PROMPT — Set down each of the records below exactly as it reads. No pictures go into the copy.
━━ INPUT DATA
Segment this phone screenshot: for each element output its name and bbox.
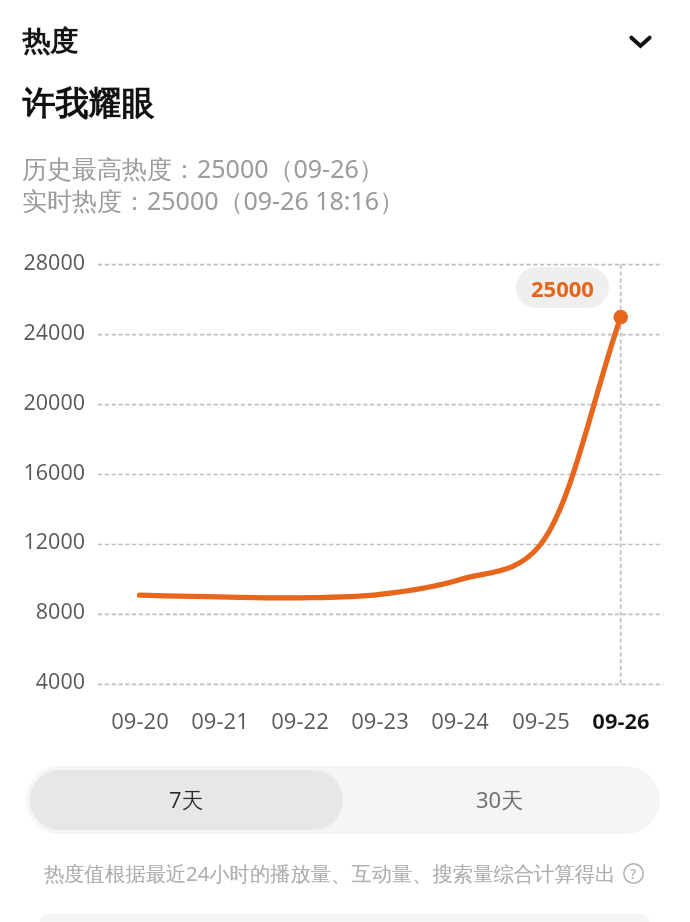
staticText: 热度 <box>22 24 78 59</box>
staticText: 实时热度：25000（09-26 18:16） <box>22 183 405 217</box>
button[interactable]: Collapse <box>612 14 669 71</box>
staticText: 09-24 <box>415 705 505 735</box>
staticText: 历史最高热度：25000（09-26） <box>22 151 384 185</box>
staticText: 09-20 <box>95 705 185 735</box>
button[interactable]: 7天 <box>30 770 343 830</box>
button[interactable]: 30天 <box>343 770 656 830</box>
staticText: 09-26 <box>576 705 666 735</box>
staticText: 12000 <box>0 526 85 555</box>
staticText: 许我耀眼 <box>22 83 154 125</box>
staticText: 09-22 <box>255 705 345 735</box>
staticText: 20000 <box>0 387 85 416</box>
button[interactable]: Help <box>623 863 644 884</box>
staticText: 24000 <box>0 317 85 346</box>
staticText: 09-21 <box>175 705 265 735</box>
staticText: 热度值根据最近24小时的播放量、互动量、搜索量综合计算得出 <box>44 859 616 887</box>
staticText: 4000 <box>0 666 85 695</box>
staticText: 30天 <box>476 784 524 814</box>
staticText: ? <box>630 864 637 883</box>
staticText: 16000 <box>0 457 85 486</box>
staticText: 8000 <box>0 596 85 625</box>
staticText: 09-23 <box>335 705 425 735</box>
staticText: 28000 <box>0 247 85 276</box>
staticText: 25000 <box>531 273 594 303</box>
staticText: 7天 <box>169 784 204 814</box>
staticText: 09-25 <box>496 705 586 735</box>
━━━━
SOLUTION TO THIS EXERCISE —
Segment this phone screenshot: for each element output its name and bbox.
staticText: 热度 <box>22 24 78 59</box>
staticText: 实时热度：25000（09-26 18:16） <box>22 183 405 217</box>
button[interactable]: Collapse <box>612 14 669 71</box>
staticText: 09-24 <box>415 705 505 735</box>
staticText: 历史最高热度：25000（09-26） <box>22 151 384 185</box>
staticText: 09-20 <box>95 705 185 735</box>
button[interactable]: 7天 <box>30 770 343 830</box>
button[interactable]: 30天 <box>343 770 656 830</box>
staticText: 09-26 <box>576 705 666 735</box>
staticText: 12000 <box>0 526 85 555</box>
staticText: 许我耀眼 <box>22 83 154 125</box>
staticText: 09-22 <box>255 705 345 735</box>
staticText: 20000 <box>0 387 85 416</box>
button[interactable]: Help <box>623 863 644 884</box>
staticText: 24000 <box>0 317 85 346</box>
staticText: 09-21 <box>175 705 265 735</box>
staticText: 热度值根据最近24小时的播放量、互动量、搜索量综合计算得出 <box>44 859 616 887</box>
staticText: 4000 <box>0 666 85 695</box>
staticText: 30天 <box>476 784 524 814</box>
staticText: ? <box>630 864 637 883</box>
staticText: 16000 <box>0 457 85 486</box>
staticText: 8000 <box>0 596 85 625</box>
staticText: 09-23 <box>335 705 425 735</box>
staticText: 28000 <box>0 247 85 276</box>
staticText: 25000 <box>531 273 594 303</box>
staticText: 7天 <box>169 784 204 814</box>
staticText: 09-25 <box>496 705 586 735</box>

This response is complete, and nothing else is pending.